I offered Billy a Mickey Mantle baseball card and a piece of flat pink bubble gum. Billy said that suited him fine, and he let me go.
To this day, I find it amazing that my mother did nothing to intervene. Here sat my older, sighted brother on top of his younger, blind sister. Yet I am very grateful to my mother for allowing me to be an equal to my brother.
“Now let’s go play Imaginary Man,” my brother said.
“Okay,” I said.
I walked over to Momma’s bed in the dining room and coughed on cigarette smoke. “Hello, darling,” Momma said, “Look out for the floor lamp I pulled over here. It is usually beside the piano. Don’t trip on the cord.”
I tried to avoid the cord but stepped on Beany’s tail. She growled.
“I’m sorry, Peggy, I’m sorry, Beany,” Momma said.
“Come on,” Billy yelled from the back door.
“Give me a kiss and then run along and play,” Momma said.
I could smell the smoke but Momma always moved the cigarette out of the way of kisses. I heard Beany head toward the back door. “Sooey, piggy, piggy,” Billy called from the back door.
“Good-bye Momma,” I said.
“I love you, peachcake,” Momma said.
Billy slammed the back door, which must mean Beany had gone outside. But where?
I pushed open the back screen door and ran down the four steps. I didn’t take time to pet Wicky, the cat, who was always sitting on the stairwell. At the bottom of the steps I called, “Where’s Beany?”
“She ran down the alley toward the park. She’ll be gone for a while.”
I found the pecan tree we used as home base. Billy put a kickball in my hands. It smelled like rubber. I put it on the ground in front of me to kick. I kicked the ball and headed for the oil drum that was first base. “I have the ball,” Billy yelled. “But I will let you touch first. Leave an imaginary man there and go back home.”
As I headed for home, I said the poem “Jenny” to myself:
Jenny made her mind up at seventy-five,
That she would live to be the oldest woman alive
But Gin and Rum and destiny played their tricks
And Jenny kicked the bucket at seventy-six.

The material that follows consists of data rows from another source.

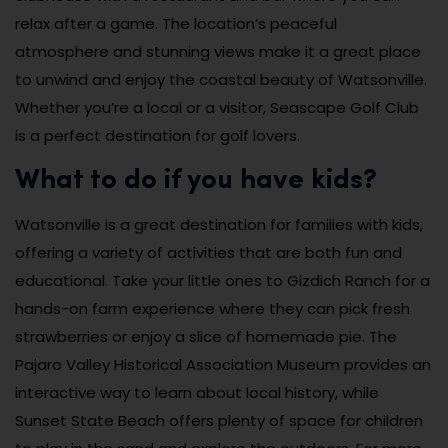
relax after a game. The location’s peaceful
atmosphere and stunning views make it a great place
to unwind and enjoy the coastal beauty of Watsonville.
Whether you’re a local or a visitor, Seascape Golf Club
is a perfect destination for golf lovers.
What to do if you have kids?
Watsonville is a great destination for families with kids,
offering a variety of activities that are both fun and
educational. Take your little ones to Gizdich Ranch for a
hands-on farm experience where they can pick fresh
strawberries or enjoy a slice of homemade pie. The
Pajaro Valley Historical Association Museum provides an
interactive way to learn about local history, while
Sunset State Beach offers plenty of space for children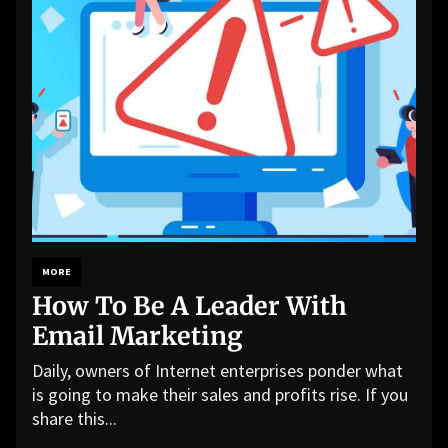
MORE
How To Be A Leader With
Email Marketing
Daily, owners of Internet enterprises ponder what
is going to make their sales and profits rise. If you
share this...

I tripped over the ball. “The ball is right in front of you,” Billy said.
“Duh, now,” I said.
I put out my hand and touched the pecan tree. I found the ball with my foot and kicked it forward. I headed back to first while my imaginary man headed to second. Second was a crape myrtle tree. “I’ll let you make it to first again,” Billy said. “Then you will have an imaginary man on first and an imaginary man on second. And you can kick again.”
So I went back to home base and kicked again. Billy immediately tapped my arm with the ball. “You’re out!” We played for just one out.
I walked to the pecan tree in the middle of the yard that was where the pitcher stood. “Roll the ball here, here, here,” Billy called from home base.
I rolled the ball and I heard his shoe connect with it. I heard the whoosh of the ball in the air and the sound as it landed in the neighbor’s yard.
“Home run!” Billy shouted.
“I’m going inside to talk to Momma.”
Playing Get Across taught me resourcefulness. But what did Imaginary Man teach me other than that most of the time I would lose? Still, I had Billy on quite a pedestal, because he was so smart. He called me “Piglet” and “Idiot Head Retardo,” but he also exclaimed “bad chair!” when I ran into one, and he threatened to beat up kids who made fun of my eyes.
I found Momma still reading in bed. “Don’t take it too seriously,” Momma said.
Sometimes I hated my mother. “Momma,” I burst out, “What happened to me?”